Net-zero economy : quels leviers d’action pour les entreprises ?

Net-zero economy : quels leviers d’action pour les entreprises ?

Ford, Nike, Microsoft, Danone… Les unes après les autres, les entreprises de dimension mondiale, voire des regroupements interprofessionnels entiers (à l’image du secteur de l’aviation), s’engagent à atteindre la neutralité carbone. Visant généralement l’horizon 2050, ces déclarations d’intention témoignent assurément d’une prise de conscience planétaire. Comme pour les États, la question ne porte désormais plus tant sur la fin, que sur les moyens : les solutions concrètes à mettre en place pour tenir les objectifs fixés. Focus sur trois leviers d’action devenus incontournables.

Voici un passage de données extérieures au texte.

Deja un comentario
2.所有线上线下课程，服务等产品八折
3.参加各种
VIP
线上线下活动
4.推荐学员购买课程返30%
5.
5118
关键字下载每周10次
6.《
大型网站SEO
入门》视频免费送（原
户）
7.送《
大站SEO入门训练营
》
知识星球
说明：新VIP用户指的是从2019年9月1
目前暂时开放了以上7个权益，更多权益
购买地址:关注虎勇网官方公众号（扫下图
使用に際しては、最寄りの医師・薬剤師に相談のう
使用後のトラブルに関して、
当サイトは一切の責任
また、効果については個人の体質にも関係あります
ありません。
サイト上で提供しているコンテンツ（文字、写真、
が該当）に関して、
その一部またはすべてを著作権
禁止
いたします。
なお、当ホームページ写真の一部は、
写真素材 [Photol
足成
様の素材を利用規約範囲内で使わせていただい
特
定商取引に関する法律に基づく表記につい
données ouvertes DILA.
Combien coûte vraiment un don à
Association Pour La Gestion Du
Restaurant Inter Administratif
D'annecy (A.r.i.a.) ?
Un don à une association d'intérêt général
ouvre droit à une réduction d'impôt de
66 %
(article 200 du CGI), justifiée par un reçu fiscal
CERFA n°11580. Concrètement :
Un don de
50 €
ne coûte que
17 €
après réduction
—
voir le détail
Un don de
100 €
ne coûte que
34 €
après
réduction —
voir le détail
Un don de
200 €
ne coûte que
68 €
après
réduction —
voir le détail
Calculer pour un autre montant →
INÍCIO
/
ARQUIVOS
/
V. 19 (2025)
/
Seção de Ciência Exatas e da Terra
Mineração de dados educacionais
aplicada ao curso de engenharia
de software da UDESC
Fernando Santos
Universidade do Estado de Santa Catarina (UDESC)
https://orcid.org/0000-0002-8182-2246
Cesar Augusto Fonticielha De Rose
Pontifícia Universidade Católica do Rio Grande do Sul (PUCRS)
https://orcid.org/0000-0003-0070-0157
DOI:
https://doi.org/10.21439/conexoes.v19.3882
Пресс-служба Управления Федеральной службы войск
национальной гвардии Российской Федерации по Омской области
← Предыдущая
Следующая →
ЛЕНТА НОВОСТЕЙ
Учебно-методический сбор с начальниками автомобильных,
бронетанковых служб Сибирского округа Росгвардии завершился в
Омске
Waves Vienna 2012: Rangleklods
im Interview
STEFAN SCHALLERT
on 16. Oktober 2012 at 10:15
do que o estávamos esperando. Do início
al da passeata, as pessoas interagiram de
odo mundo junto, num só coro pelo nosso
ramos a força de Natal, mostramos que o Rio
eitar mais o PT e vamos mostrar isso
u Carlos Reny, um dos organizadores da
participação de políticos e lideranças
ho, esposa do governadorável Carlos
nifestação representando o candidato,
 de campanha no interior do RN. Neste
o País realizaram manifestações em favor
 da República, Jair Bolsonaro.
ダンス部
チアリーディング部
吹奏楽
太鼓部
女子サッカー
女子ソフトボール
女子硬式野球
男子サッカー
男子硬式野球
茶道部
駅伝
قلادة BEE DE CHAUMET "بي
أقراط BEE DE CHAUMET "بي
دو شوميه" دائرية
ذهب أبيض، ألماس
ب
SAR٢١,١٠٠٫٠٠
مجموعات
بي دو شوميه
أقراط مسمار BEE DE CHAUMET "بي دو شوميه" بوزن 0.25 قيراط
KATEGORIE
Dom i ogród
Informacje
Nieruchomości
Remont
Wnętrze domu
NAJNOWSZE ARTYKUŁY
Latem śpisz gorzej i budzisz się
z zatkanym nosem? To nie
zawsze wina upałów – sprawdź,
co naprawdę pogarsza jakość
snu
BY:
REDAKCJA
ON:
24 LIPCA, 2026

Le cabinet PwC1 a calculé que maintenir le réchauffement de la planète à moins de 1,5 °C – et ainsi se placer dans la trajectoire des accords de Paris – impliquerait d’atteindre un taux annuel de décarbonisation de 11,7 %. Soit un chiffre cinq fois supérieur aux résultats obtenus avant la pandémie (2,4 % en 2019). Si cet objectif semble encore inatteignable, sous la pression croissante des opinions publiques mondiales, États comme entreprises s’engagent bien sur le chemin de la transition climatique.

La mesure des émissions, première étape périlleuse, mais incontournable

Les effets d’annonce se multiplient… Mais comment traduire les mots en acte ? Tout l’enjeu de la neutralité carbone tient pour une entreprise dans sa capacité, d’une part, à réduire au minimum ses rejets d’émissions de gaz à effet de serre et, d’autre part, à atteindre l’équilibre entre ceux-ci et leur absorption par des puits naturels (sols et forêts). Autant de données qui doivent impérativement être quantifiées. Arnaud Doré, Directeur des solutions fondées sur la nature d’EcoAct, entreprise du groupe Atos, explique : « s’il est indispensable de réduire drastiquement les émissions ainsi que de financer des projets augmentant notre capacité de séquestration, atteindre le net zero carbone implique, avant tout de réaliser des mesures précises, exhaustives et objectives ».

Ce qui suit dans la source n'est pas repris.